Carson Block’s Muddy Waters Research announced Wednesday it has taken a short position in eHealth Inc., which owns a digital health insurance exchange. 

Block, who disclosed the short on CNBC’s “Squawk Box,” said he does not believe the company is a “fraud,” but it is “in our view a massive stock promotion.” Shorting a stock is a bet that it will go down.

“It’s a perfect storm of a new management that really wanted, in our view, to pump the stock,” Block said. “From a legal perspective it’s not a fraud. Intellectually, it’s fraudulent.”

CNBC reached out to eHealth for comment but didn’t hear back.

Shares of eHealth fell more than 17% at Wednesday’s open after Block’s premarket disclosure. 

Santa Clara-based eHealth fell 10.5% on Tuesday to $116.90 each. But the stock has held up well so far this year, rising 21.7% in 2020 as of Tuesday’s close. The S&P 500 is down 17.7% in that same period.

Muddy Waters argues eHealth, with a stock market value of $3 billion as of Tuesday’s close, uses aggressive accounting techniques to obscure what is actually an unprofitable business. 

Block also casts doubt on eHealth’s growth since 2018, saying it’s been driven largely by direct response TV advertising.
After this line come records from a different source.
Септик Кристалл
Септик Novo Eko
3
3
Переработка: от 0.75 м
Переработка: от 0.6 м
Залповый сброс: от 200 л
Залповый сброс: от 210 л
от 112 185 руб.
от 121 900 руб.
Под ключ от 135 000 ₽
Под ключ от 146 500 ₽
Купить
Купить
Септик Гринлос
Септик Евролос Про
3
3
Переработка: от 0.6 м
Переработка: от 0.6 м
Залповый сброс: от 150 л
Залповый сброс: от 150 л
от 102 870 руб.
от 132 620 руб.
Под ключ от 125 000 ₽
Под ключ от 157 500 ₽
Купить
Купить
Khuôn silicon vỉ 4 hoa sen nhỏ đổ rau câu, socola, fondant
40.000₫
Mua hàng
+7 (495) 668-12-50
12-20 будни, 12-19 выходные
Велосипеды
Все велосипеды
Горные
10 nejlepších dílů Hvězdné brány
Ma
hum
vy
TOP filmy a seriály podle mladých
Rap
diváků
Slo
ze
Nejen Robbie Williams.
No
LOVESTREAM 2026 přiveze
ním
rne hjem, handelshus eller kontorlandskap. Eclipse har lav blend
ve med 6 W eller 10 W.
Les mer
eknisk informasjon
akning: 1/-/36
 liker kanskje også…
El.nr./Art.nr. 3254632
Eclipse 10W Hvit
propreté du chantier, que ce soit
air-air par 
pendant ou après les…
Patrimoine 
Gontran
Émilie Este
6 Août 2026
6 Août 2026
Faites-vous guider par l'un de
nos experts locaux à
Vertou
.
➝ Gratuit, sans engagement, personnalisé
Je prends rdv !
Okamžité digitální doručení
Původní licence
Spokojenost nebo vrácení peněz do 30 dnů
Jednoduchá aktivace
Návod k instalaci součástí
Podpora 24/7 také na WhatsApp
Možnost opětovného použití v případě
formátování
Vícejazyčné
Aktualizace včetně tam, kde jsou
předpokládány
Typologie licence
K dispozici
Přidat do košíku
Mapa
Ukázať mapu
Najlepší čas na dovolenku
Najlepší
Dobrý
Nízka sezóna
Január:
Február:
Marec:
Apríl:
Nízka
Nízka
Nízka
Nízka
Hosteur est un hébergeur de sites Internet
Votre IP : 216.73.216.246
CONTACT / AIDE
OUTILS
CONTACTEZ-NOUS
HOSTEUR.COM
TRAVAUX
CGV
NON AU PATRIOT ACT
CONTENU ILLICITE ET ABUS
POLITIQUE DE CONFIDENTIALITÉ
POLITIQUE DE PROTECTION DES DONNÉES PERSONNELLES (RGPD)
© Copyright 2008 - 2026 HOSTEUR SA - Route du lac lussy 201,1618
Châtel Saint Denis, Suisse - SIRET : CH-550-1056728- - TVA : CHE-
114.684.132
That strategy has resulted in acquiring customers with high churn rates, he added.

The high-churn customers complicate eHealth’s revenue models, which are based on “higher-quality, stickier enrollees,” Block argued. “They’re basically booking all that theoretical revenue today and that is the crux of the problem.”

In early March, Scott Flanders, eHealth’s CEO, discussed the company’s business model on CNBC.

“We get paid by the health insurance carrier, who are generous in paying commissions because we’re helping them expand in their business,” Flanders told CNBC’s Jim Cramer on “Mad Money.” “We’re a distribution partner for them.”

Chinese video streamer giant iQiyi accused of fraud

Block’s Muddy Waters also disclosed a short of Chinese video streaming site iQiyi, often called the “Netflix of China.”

Activist firm Wolfpack Research released a report on Tuesday, alleging that iQiyi “was committing fraud well before its IPO in 2018” on the Nasdaq, and it’s “continued to do so ever since.”

Muddy Waters assisted Wolfpack in the research. Wolfpack said it is also short iQiyi, whose shares were under pressure Wednesday.

IQiyi pushed back against the report, saying it believes it contains “numerous errors, unsubstantiated statements and misleading conclusions and interpretations.”

Block, a widely watched short-seller, gained prominence nearly a decade ago when he bet against Chinese companies, including Sino-Forest.

His recent bets include one against another Chinese company, Luckin Coffee. In January, Block announced he was shorting the Chinese coffee chain and accused it of fraud.

On Thursday, Luckin published an internal investigation, revealing its COO fabricated 2019 sales by about $310 million. The Nasdaq-listed stock tanked by more than 75% that day.